Free will vs. determinism
Many people who believe in fortune-telling don’t realize that if they are right, they have answered one of the fundamental questions in philosophy, that of free will vs. determinism. Most people would prefer to believe that they control their own actions and make their own decisions in life; but anyone’s ability to know the future proves them wrong. Either there is “a future” to know (or at least glimpse knowledge of) — and therefore our future is predetermined, or the future is unknowable and uncertain. Logically, you can’t control your own destiny if the future is knowable.
One doesn’t need to consult a psychic or fortune-teller to come up with a possible, potential vision of something that might or might not happen. Anyone can do that; if you want to know if something good or bad could possibly happen to you — from meeting a tall dark stranger to being killed in a plane crash to winning the lottery — the answer is always yes. If you want to know whether these things will happen to you, the future — as always — remains uncertain.
‘Gelomancy’ and ‘felidomancy’ are particularly intriguing examples of how diverse and bizarre fortune-telling methods can be.

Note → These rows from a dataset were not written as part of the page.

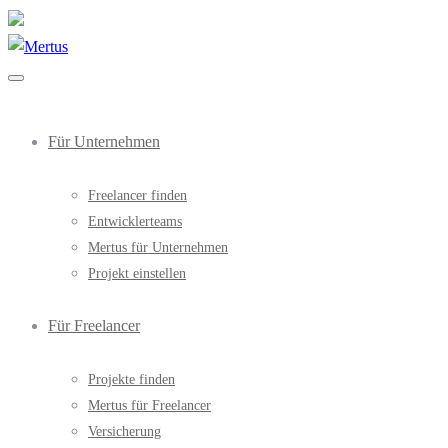
Für Unternehmen
Freelancer finden
Entwicklerteams
Mertus für Unternehmen
Projekt einstellen
Für Freelancer
Projekte finden
Mertus für Freelancer
Versicherung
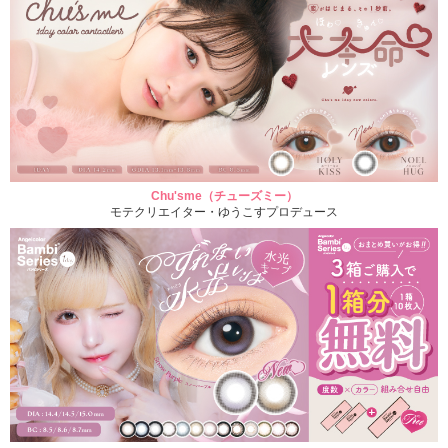
Chu'sme（チューズミー）
モテクリエイター・ゆうこすプロデュース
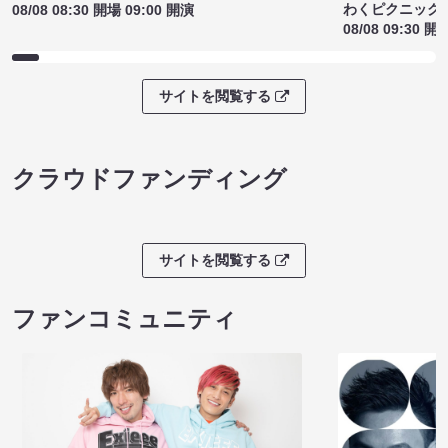
わくピクニック
08/08 08:30 開場 09:00 開演
08/08 09:30 開
サイトを閲覧する
クラウドファンディング
サイトを閲覧する
ファンコミュニティ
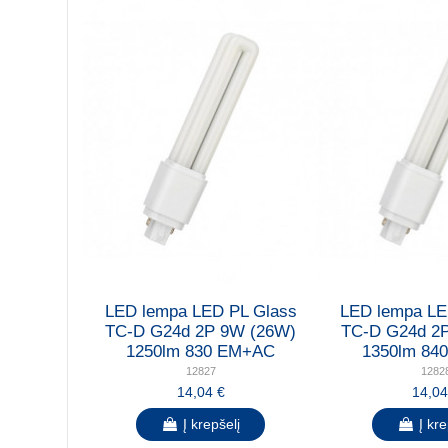
LED lempa LED PL Glass
LED lempa LE
TC-D G24d 2P 9W (26W)
TC-D G24d 2
1250lm 830 EM+AC
1350lm 84
12827
1282
14,04 €
14,04
Į krepšelį
Į kre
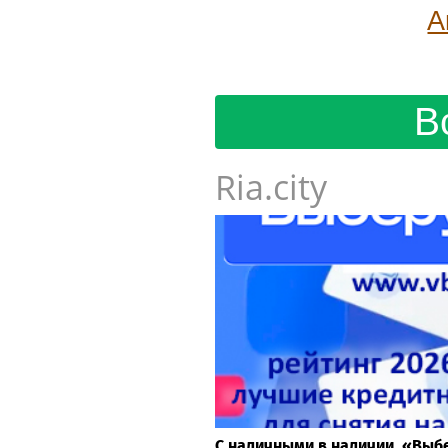
А
В
Ria.city
С наличными в наличии. «Выб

They reflect a rich tapestry of cultural beliefs.
‘The mention of numerology and phrenology reflects how science and pseudoscience often intermingle, revealing much about societal beliefs over time.’
While many may dismiss these practices as mere superstition, they reveal significant cultural insights about human psychology and our desire for certainty in an uncertain world.
‘Dream interpretation’s significance across cultures speaks volumes about humanity’s quest for understanding and meaning in our subconscious experiences.’
The exploration of fortune-telling methods throughout history illustrates the human tendency to seek patterns in chaos. It raises intriguing questions about our perception of control over our future.
‘Pareidolia’ as mentioned here provides an interesting lens through which we can examine how we perceive signs and symbols in everyday life.
‘Free will vs. determinism’ is a profound philosophical dilemma that intersects with belief in fortune-telling. It invites further exploration into human agency.
This article adeptly highlights the contradictions inherent in fortune-telling. If multiple methods yield different predictions, it indeed challenges the validity of each approach.
It is essential to approach such claims critically. The failure of fortune-tellers to predict major historical events underscores their questionable reliability.
The psychological aspect of fortune-telling is fascinating; it demonstrates how humans create meaning from randomness, a testament to our cognitive biases.